### Your assignment
Give back the records below exactly, omitting the pictures.

### Source data
**********

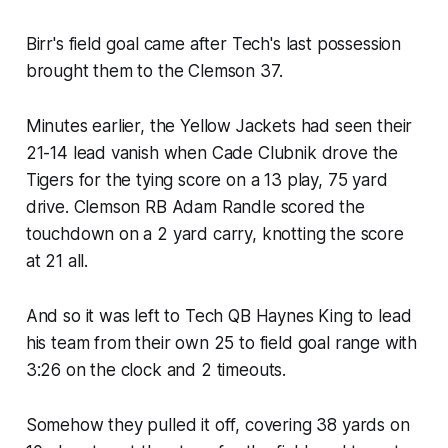
Birr's field goal came after Tech's last possession
brought them to the Clemson 37.
Minutes earlier, the Yellow Jackets had seen their
21-14 lead vanish when Cade Clubnik drove the
Tigers for the tying score on a 13 play, 75 yard
drive. Clemson RB Adam Randle scored the
touchdown on a 2 yard carry, knotting the score
at 21 all.
And so it was left to Tech QB Haynes King to lead
his team from their own 25 to field goal range with
3:26 on the clock and 2 timeouts. ​
Somehow they pulled it off, covering 38 yards on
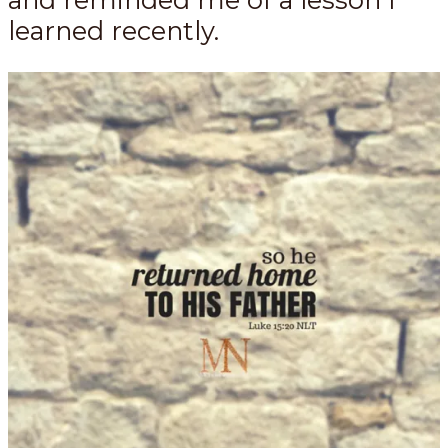
learned recently.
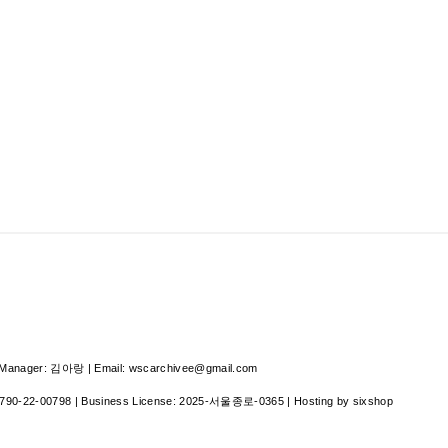
nager: 김아랑 | Email: wscarchivee@gmail.com
790-22-00798
| Business License:
2025-서울종로-0365
| Hosting by sixshop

**********

### Answer area
Birr's field goal came after Tech's last possession
brought them to the Clemson 37.
Minutes earlier, the Yellow Jackets had seen their
21-14 lead vanish when Cade Clubnik drove the
Tigers for the tying score on a 13 play, 75 yard
drive. Clemson RB Adam Randle scored the
touchdown on a 2 yard carry, knotting the score
at 21 all.
And so it was left to Tech QB Haynes King to lead
his team from their own 25 to field goal range with
3:26 on the clock and 2 timeouts. ​
Somehow they pulled it off, covering 38 yards on
learned recently.
nager: 김아랑 | Email: wscarchivee@gmail.com
790-22-00798
| Business License:
2025-서울종로-0365
| Hosting by sixshop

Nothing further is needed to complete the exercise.